BY WAY OF EXPLANATION (January 4, 2007)
After this weekend, Benjamin’s will be closed through Easter. This afternoon I went to the restaurant to make sure it would be opened this evening. Benjamin and Milica Pahović assured me it would be. By way of explanation of my anxiety, I told them a story my mother had told me many years ago. In a village close to Pazin, where she was born and raised, there was a feeble-minded man everyone knew and liked. If my memory is not playing tricks on me, his name was Kito. He roamed through the countryside unmolested. After the grapes were picked one year, he was spotted picking the remains in someone’s vineyard. There was plenty to pick still. “Eat, Kito, eat,” he was heard urging himself as he chewed and chewed, “you won’t have it for long.” Benjamin and Milica laughed.
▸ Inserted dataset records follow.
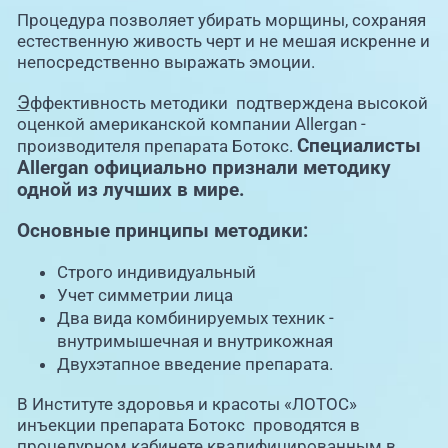
Процедура позволяет убирать морщины, сохраняя
естественную живость черт и не мешая искренне и
непосредственно выражать эмоции.
Э
ффективность методики подтверждена высокой
оценкой американской компании Allergan -
Специалисты
производителя препарата Ботокс.
Allergan
официально признали методику
одной из лучших в мире.
Основные принципы методики:
Строго индивидуальный
Учет симметрии лица
Два вида комбинируемых техник -
внутримышечная и внутрикожная
Двухэтапное введение препарата.
В Институте здоровья и красоты «ЛОТОС»
инъекции препарата Ботокс проводятся в
процедурном кабинете квалифицированным в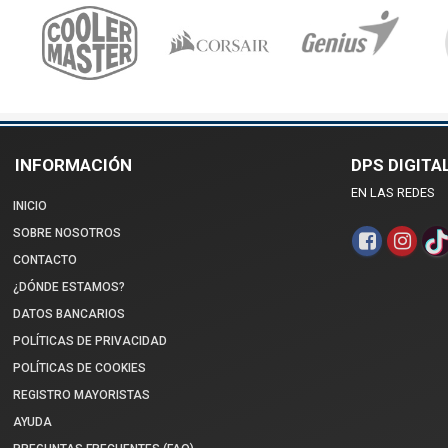
INFORMACIÓN
DPS DIGITA
EN LAS REDES
INICIO
SOBRE NOSOTROS
CONTACTO
¿DÓNDE ESTAMOS?
DATOS BANCARIOS
POLÍTICAS DE PRIVACIDAD
POLÍTICAS DE COOKIES
REGISTRO MAYORISTAS
AYUDA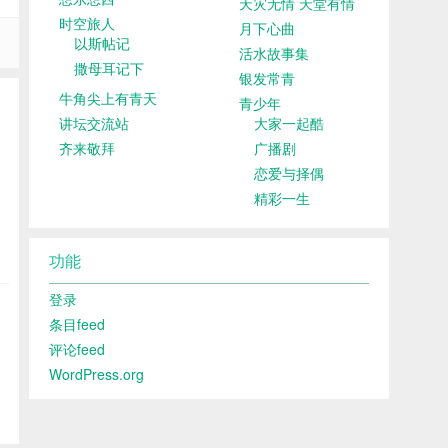
天灾无情 天堂有情
时空旅人
月下心曲
以斯帖记
活水故事集
撒母耳记下
银发常青
牛角尖上有青天
青少年
讲坛交流站
大家一起酷
齐来敬拜
广播剧
恋爱与择偶
精彩一生
功能
登录
条目feed
评论feed
WordPress.org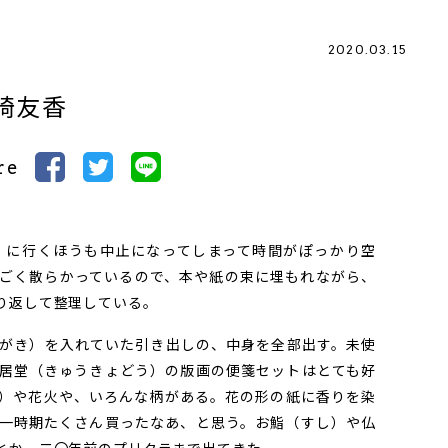
2020.03.15
崎友香
re
に行くほうも中止になってしまって時間がぽっかり空
ごく散らかっているので、本や紙の束に埋もれながら、
り返して整理している。
がき）を入れていた引き出しの、中身を全部出す。未使
居堂（きゅうきょどう）の版画の便箋セットはとても好
）や花火や、いろんな柄がある。花の形の紙に香りを染
一時期たくさん買ったなあ、と思う。お鮨（すし）や仏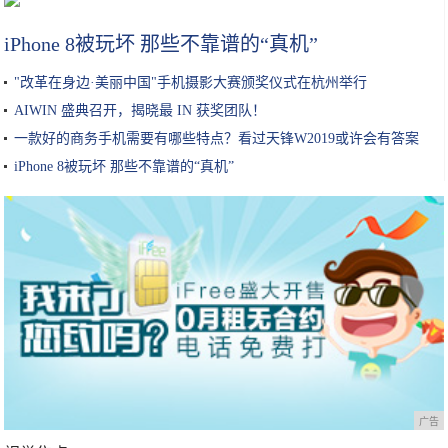
iPhone 8被玩坏 那些不靠谱的“真机”
"改革在身边·美丽中国"手机摄影大赛颁奖仪式在杭州举行
AIWIN 盛典召开，揭晓最 IN 获奖团队！
一款好的商务手机需要有哪些特点？看过天锋W2019或许会有答案
iPhone 8被玩坏 那些不靠谱的“真机”
广告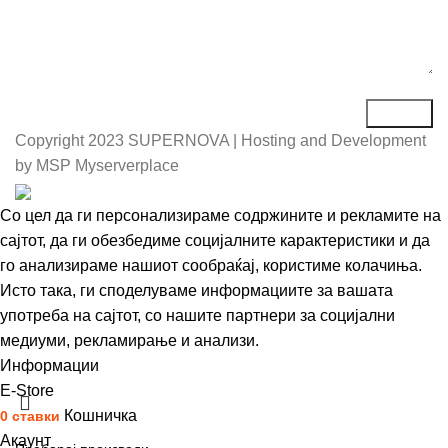
Copyright
2023 SUPERNOVA | Hosting and Development
by MSP Myserverplace
Со цел да ги персонализираме содржините и рекламите на
сајтот, да ги обезбедиме социјалните карактеристики и да
го анализираме нашиот сообраќај, користиме колачиња.
Исто така, ги споделуваме информациите за вашата
употреба на сајтот, со нашите партнери за социјални
медиуми, рекламирање и анализи.
Информации
Се согласувам
Е-Store
Кошничка
0
ставки
Акаунт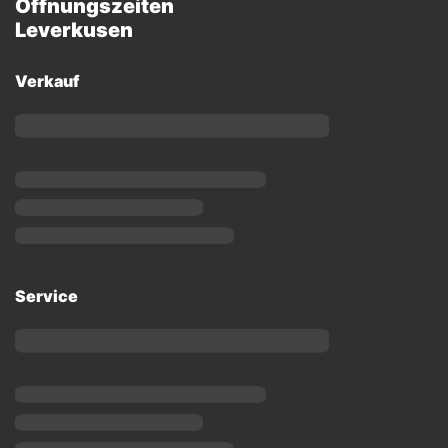
Öffnungszeiten
Leverkusen
Verkauf
Service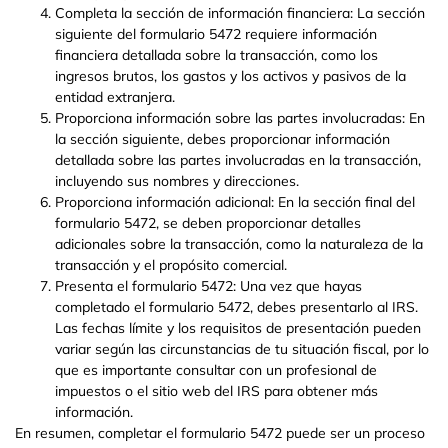
Completa la sección de información financiera: La sección
siguiente del formulario 5472 requiere información
financiera detallada sobre la transacción, como los
ingresos brutos, los gastos y los activos y pasivos de la
entidad extranjera.
Proporciona información sobre las partes involucradas: En
la sección siguiente, debes proporcionar información
detallada sobre las partes involucradas en la transacción,
incluyendo sus nombres y direcciones.
Proporciona información adicional: En la sección final del
formulario 5472, se deben proporcionar detalles
adicionales sobre la transacción, como la naturaleza de la
transacción y el propósito comercial.
Presenta el formulario 5472: Una vez que hayas
completado el formulario 5472, debes presentarlo al IRS.
Las fechas límite y los requisitos de presentación pueden
variar según las circunstancias de tu situación fiscal, por lo
que es importante consultar con un profesional de
impuestos o el sitio web del IRS para obtener más
información.
En resumen, completar el formulario 5472 puede ser un proceso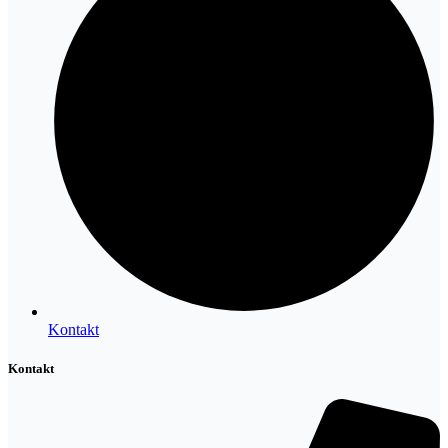
Kontakt
Kontakt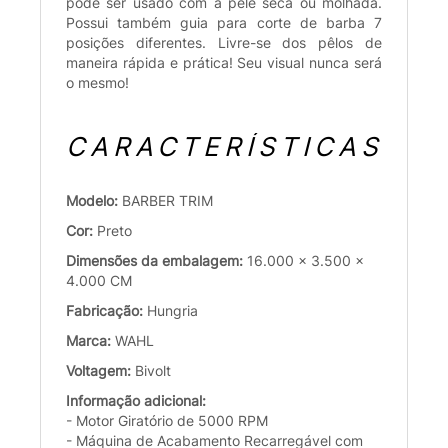
pode ser usado com a pele seca ou molhada.
Possui também guia para corte de barba 7
posições diferentes. Livre-se dos pêlos de
maneira rápida e prática! Seu visual nunca será
o mesmo!
CARACTERÍSTICAS
Modelo:
BARBER TRIM
Cor:
Preto
Dimensões da embalagem:
16.000 x 3.500 x
4.000 CM
Fabricação:
Hungria
Marca:
WAHL
Voltagem:
Bivolt
Informação adicional:
- Motor Giratório de 5000 RPM
- Máquina de Acabamento Recarregável com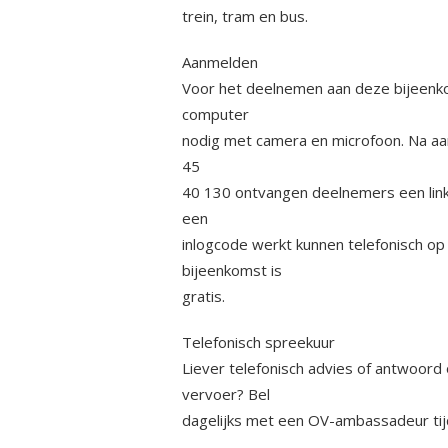
trein, tram en bus.
Aanmelden
Voor het deelnemen aan deze bijeenk
computer
nodig met camera en microfoon. Na a
45
40 130 ontvangen deelnemers een link
een
inlogcode werkt kunnen telefonisch 
bijeenkomst is
gratis.
Telefonisch spreekuur
Liever telefonisch advies of antwoord
vervoer? Bel
dagelijks met een OV-ambassadeur tijd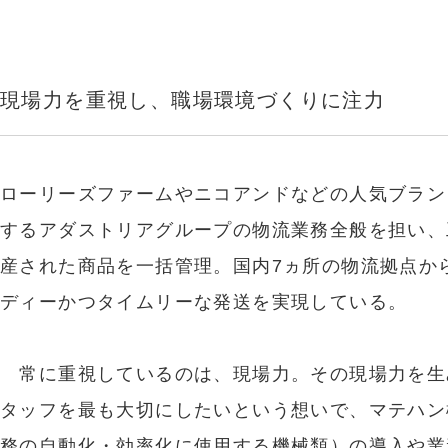
現場力を重視し、職場環境づくりに注力
ローリーズファームやニコアンドなどの人気ブラン
するアダストリアグループの物流業務全般を担い、
産された商品を一括管理。国内7ヵ所の物流拠点か
ディーかつタイムリーな発送を実現している。
常に重視しているのは、現場力。その現場力を生
タッフを最も大切にしたいという想いで、マテハン
務の自動化・効率化に使用する機械類）の導入や業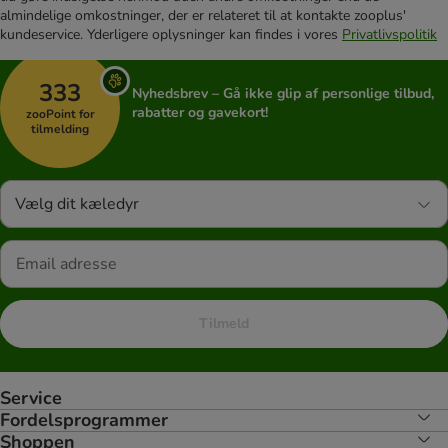
almindelige omkostninger, der er relateret til at kontakte zooplus'
kundeservice. Yderligere oplysninger kan findes i vores
Privatlivspolitik
333
Nyhedsbrev – Gå ikke glip af personlige tilbud,
rabatter og gavekort!
zooPoint for
tilmelding
Vælg dit kæledyr
Tilmeld
Service
Fordelsprogrammer
Shoppen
No prize for guessing where I will be eating through the end of this weekend.
Addendum (January 9, 2007)
Benjamin and Milica were quite revolted when they learned through the grapevine that not a single café would be open in Motovun for a good part of January. “If we got together,” Milica kept repeating, “we would have come up with a schedule such that at least one place remained open at any one time.” Indeed. But this is not how things are done in our town. Getting people together is not only difficult, it is also almost impossible. And so Benjamin and Milica decided to take things into their own hands. They turned the bar of their restaurant into a café and hired one of their temporary waiters to tend it for the few critical weeks. On their instructions, he also gets the fireplace going every single morning. “We will not make any money,” Milica kept repeating, “but we will not lose any, either.” Bless them both, not least for that fireplace.